*** Begin section ***

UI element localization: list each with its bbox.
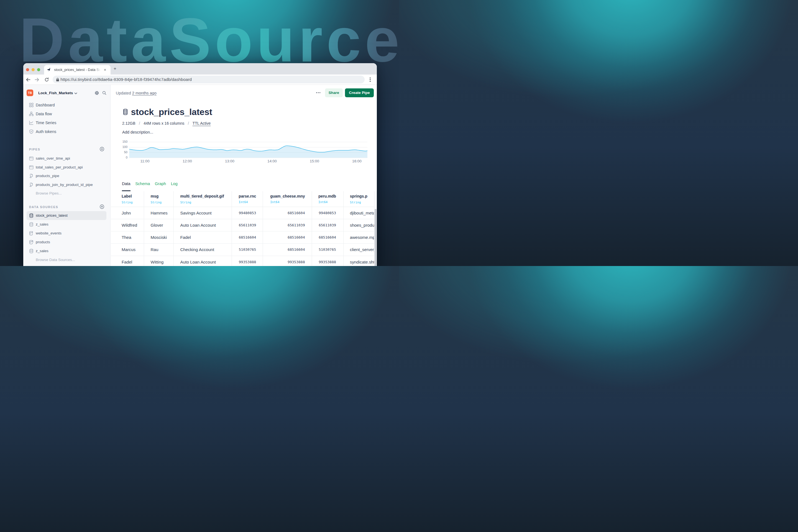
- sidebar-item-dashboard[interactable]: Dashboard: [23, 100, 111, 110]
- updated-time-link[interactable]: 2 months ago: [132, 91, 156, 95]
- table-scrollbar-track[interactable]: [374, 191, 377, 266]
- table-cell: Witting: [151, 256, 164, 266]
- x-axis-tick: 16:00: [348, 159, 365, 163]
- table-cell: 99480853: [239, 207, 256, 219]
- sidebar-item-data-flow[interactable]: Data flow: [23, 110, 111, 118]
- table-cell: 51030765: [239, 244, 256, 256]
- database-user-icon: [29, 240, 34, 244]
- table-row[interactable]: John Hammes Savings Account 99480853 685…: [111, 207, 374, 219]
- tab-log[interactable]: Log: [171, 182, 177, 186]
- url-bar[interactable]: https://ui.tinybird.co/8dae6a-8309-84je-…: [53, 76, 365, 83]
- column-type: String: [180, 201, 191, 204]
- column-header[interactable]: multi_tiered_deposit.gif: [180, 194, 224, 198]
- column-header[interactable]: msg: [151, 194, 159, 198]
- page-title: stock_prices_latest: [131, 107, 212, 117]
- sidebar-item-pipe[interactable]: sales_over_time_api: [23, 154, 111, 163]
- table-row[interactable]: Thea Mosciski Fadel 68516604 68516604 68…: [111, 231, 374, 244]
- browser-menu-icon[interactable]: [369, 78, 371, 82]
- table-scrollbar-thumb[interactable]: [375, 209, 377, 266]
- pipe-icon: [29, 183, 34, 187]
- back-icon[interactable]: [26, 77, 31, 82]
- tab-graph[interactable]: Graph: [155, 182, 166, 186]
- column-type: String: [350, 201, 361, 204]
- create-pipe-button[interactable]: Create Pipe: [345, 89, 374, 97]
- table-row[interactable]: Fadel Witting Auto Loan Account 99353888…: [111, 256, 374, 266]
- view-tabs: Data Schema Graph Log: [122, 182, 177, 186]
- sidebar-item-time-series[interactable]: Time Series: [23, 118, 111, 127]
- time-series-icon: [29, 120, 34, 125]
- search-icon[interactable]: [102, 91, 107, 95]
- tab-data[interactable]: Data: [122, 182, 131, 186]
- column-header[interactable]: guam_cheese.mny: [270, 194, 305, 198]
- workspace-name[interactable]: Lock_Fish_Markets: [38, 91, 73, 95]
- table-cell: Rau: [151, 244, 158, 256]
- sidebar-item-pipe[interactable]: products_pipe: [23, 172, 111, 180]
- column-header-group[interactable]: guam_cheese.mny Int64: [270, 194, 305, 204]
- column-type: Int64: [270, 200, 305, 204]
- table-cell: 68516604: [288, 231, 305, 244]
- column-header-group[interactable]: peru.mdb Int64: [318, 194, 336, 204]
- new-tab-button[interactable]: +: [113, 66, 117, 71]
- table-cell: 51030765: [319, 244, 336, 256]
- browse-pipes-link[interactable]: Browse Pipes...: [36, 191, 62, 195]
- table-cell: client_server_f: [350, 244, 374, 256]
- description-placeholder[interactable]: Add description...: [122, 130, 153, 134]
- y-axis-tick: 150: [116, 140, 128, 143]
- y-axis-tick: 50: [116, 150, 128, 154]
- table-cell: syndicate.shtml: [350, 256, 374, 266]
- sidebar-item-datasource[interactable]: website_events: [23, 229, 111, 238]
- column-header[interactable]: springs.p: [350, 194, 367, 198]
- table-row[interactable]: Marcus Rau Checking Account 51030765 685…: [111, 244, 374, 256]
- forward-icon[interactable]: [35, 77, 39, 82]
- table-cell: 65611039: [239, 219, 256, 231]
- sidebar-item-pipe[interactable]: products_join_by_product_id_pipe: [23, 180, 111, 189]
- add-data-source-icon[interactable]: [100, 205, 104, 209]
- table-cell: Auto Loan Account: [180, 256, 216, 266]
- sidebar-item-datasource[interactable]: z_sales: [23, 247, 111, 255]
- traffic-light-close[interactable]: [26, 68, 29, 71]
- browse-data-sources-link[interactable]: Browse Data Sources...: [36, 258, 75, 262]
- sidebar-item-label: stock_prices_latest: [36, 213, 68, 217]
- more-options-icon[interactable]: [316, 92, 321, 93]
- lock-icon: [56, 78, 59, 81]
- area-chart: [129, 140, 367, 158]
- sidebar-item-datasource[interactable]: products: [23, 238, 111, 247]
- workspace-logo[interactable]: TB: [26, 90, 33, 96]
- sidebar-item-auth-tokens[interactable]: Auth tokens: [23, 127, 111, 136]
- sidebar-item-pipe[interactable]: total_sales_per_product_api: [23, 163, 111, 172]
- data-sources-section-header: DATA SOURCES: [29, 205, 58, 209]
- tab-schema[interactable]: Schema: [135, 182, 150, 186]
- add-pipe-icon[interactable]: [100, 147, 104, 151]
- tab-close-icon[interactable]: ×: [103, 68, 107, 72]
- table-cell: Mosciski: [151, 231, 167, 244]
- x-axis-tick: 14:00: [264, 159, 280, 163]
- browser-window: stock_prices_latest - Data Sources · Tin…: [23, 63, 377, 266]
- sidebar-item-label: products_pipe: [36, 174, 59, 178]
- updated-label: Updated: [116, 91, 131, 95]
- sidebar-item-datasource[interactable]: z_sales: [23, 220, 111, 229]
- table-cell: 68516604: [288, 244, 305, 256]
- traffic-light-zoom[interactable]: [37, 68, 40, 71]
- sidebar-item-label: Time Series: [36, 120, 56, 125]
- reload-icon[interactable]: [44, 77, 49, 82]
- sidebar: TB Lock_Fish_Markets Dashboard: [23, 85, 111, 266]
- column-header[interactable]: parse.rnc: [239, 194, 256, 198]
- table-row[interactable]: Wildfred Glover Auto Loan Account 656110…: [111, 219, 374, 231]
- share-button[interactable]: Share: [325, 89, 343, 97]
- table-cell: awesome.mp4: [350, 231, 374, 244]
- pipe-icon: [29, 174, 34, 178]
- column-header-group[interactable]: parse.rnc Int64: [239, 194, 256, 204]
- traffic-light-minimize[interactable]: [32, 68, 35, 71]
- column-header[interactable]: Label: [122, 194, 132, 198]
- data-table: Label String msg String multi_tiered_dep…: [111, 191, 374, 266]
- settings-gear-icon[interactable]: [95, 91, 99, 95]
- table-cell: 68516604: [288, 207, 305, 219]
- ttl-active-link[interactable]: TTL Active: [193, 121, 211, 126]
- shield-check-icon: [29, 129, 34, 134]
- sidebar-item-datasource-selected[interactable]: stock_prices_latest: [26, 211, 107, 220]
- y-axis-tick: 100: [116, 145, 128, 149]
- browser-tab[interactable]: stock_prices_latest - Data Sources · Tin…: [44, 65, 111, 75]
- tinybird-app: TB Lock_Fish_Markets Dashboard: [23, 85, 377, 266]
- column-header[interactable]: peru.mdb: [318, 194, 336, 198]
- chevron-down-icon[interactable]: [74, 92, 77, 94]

*** End section ***
*** Begin section ***

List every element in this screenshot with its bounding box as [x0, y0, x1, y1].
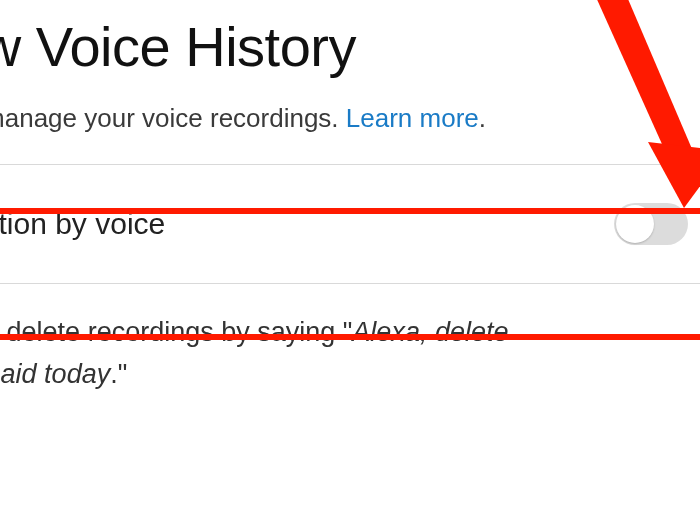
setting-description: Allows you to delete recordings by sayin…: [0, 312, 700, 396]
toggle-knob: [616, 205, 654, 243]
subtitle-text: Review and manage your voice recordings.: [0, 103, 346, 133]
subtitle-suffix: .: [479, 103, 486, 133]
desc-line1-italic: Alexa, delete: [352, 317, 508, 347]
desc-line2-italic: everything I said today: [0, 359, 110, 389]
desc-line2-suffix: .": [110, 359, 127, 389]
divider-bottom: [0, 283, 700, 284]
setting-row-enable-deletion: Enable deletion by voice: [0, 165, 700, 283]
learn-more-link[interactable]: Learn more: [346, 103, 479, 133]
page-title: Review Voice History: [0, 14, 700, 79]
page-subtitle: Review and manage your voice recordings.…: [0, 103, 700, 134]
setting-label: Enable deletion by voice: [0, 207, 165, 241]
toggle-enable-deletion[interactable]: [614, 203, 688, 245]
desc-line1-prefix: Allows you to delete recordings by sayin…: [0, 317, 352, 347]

*** End section ***

* Work order *
Scan the records above and show every line in which the word "suffix" occurs.

* Expected answer *
subtitle-suffix: .: [479, 103, 486, 133]
desc-line2-suffix: .": [110, 359, 127, 389]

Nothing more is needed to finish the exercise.